Agriculture: a clear career choice
To say Rebecca took the scenic route to her current career on the farm would be an understatement.
Rebecca studied marketing then took a gap ‘year’ which turned into seven years working and travelling abroad.
From a summer camp in America teaching kayaking, canoeing and swimming to backpacking through Asia then time as a tour guide in South America, Rebecca then spent five years as a Top Deck tour guide in Europe.
Rebecca insists returning to the family farm wasn’t something she fell into, or fell back on.
“I’ve been to 70 countries in the world, I’ve got a degree, I’m not just someone who has fallen into this career.
It’s been quite a calculated move to come back into agriculture and despite some common misconceptions, it’s not a ‘backwards’ industry.
Rebecca went to Marcus Oldham College in 2016 to study a Bachelor of Agribusiness and has been back full time on the farm since 2018.
She says her days are determined by the seasons and her many and varied tasks and roles, both in the office and the paddock, defined by their cropping production cycle.
Managing climate for a sustainable future
The WA cropping program is almost entirely winter-based due to low summer rainfall and heat extremes.
Rebecca believes having the skills and knowledge to deal with those extremes and manage the cropping program through climate variability is crucial to the sustainability of both their business and their land.
“I’m learning that there is no average season. Every year people keep saying, ‘gosh that was a strange season’ but I’m learning that there is no normal anymore. Just odd climatic events.”
Take last year, for example. Rebecca said her area endured a massive windstorm event in May – one of those one-in-100 year events – followed by below-average rain in June and July, then substantial August rain which saved their crops.
Rebecca now takes a ‘what’s normal?’ view of weather and weather patterns, and says working with the weather today requires farmers having access to top-level knowledge and the tools to support that to help manage climate variability.
Research and innovation crucial to modern agriculture
She said cropping farmers in WA have depended a lot on research and innovation to enable them to push boundaries to grow more from less.
The technology that’s come about has helped us manage unpredictable weather and seasons – new technology, new seed varieties, improved chemicals, new information that we’ve got.

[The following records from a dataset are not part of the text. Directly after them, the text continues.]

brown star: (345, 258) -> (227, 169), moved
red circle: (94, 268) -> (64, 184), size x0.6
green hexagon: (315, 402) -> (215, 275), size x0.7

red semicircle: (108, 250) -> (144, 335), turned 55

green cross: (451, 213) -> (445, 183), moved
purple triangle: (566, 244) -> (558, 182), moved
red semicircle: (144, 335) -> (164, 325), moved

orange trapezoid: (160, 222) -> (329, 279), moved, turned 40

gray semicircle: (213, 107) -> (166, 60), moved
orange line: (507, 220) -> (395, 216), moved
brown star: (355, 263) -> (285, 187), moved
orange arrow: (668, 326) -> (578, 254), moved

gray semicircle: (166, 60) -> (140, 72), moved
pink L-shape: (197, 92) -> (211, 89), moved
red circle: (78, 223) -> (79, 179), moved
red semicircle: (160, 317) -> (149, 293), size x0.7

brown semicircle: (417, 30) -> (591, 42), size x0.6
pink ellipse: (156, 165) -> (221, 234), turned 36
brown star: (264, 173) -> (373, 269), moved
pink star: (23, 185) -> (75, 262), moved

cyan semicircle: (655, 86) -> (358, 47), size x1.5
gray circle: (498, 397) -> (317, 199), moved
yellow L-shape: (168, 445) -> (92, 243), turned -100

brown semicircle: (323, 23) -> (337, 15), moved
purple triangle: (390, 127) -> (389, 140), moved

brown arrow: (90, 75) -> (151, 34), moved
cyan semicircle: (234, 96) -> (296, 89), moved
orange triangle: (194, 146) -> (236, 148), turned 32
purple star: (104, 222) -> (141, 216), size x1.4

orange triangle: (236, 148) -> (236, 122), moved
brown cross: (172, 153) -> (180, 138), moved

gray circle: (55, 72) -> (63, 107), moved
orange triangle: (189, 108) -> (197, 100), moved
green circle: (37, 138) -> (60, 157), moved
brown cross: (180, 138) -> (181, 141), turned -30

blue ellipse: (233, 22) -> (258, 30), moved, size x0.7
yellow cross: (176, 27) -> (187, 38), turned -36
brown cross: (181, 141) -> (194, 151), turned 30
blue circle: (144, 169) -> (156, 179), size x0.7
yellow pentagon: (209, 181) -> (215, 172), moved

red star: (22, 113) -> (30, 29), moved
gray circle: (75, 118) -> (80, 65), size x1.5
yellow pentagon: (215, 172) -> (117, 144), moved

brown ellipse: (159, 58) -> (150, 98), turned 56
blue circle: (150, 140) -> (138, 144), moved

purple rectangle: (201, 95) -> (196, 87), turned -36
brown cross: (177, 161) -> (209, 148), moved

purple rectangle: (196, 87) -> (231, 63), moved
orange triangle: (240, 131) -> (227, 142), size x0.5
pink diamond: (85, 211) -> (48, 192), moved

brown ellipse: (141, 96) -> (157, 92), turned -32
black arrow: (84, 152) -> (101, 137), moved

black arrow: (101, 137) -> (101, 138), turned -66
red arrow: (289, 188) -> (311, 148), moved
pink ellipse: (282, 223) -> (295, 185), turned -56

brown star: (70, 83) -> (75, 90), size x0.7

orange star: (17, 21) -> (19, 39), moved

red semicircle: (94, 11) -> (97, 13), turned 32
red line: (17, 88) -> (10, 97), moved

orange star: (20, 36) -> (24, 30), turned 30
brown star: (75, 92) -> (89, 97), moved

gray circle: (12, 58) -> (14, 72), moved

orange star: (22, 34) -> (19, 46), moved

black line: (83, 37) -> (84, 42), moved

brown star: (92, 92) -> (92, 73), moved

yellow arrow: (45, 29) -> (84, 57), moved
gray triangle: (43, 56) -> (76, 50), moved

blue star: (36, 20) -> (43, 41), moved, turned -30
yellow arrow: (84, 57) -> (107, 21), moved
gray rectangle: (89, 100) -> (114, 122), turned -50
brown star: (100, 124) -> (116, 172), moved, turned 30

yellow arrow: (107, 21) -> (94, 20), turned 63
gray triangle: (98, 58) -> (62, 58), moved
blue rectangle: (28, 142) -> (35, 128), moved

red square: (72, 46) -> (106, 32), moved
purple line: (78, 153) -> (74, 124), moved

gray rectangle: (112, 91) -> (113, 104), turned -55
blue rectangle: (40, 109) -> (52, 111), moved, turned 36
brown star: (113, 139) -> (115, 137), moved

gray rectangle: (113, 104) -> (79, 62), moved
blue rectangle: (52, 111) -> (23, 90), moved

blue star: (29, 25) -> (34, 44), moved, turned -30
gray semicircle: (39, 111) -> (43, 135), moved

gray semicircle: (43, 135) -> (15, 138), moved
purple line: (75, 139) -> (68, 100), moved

We’ve got so many tools compared to 10, 20 and 50 years ago.
She says sustainability to her is the ability to continue farming in her environment for the long term.
“I think agriculture is just going to get more important than ever before,” Rebecca said.
“I know it’s a tag line that everyone uses but feeding and clothing the world is a very important job, and with the increase in the world’s population it is going to be even more of a challenge,” Rebecca said.
Fast facts about Australian wheat
Grain growing in Australia
Winter cropping is a crucial component in Australian food production.
When the drought broke last year, Australian farmers grew the second largest volume of cereal and oilseed crops on record.
2020 Australian winter grain and oilseed production hit 51.5 million tonnes – a 76 percent increase on the previous year.
Australian farmers produced 31.2 million tonnes of wheat last year – enough to feed.
Wheat from the West
Western Australian farmers are a huge part of the Australian cropping story
Wheat is the major grain crop produced in Western Australia generating $2-3 Billion for the State economy each year.
WA generates about 50 per cent of Australia’s total wheat production with more than 95% of this exported predominantly to Asia and the Middle East.
WA produces white grained wheat varieties that generate high flour milling yield and a bright white flour that is suitable for a range of products.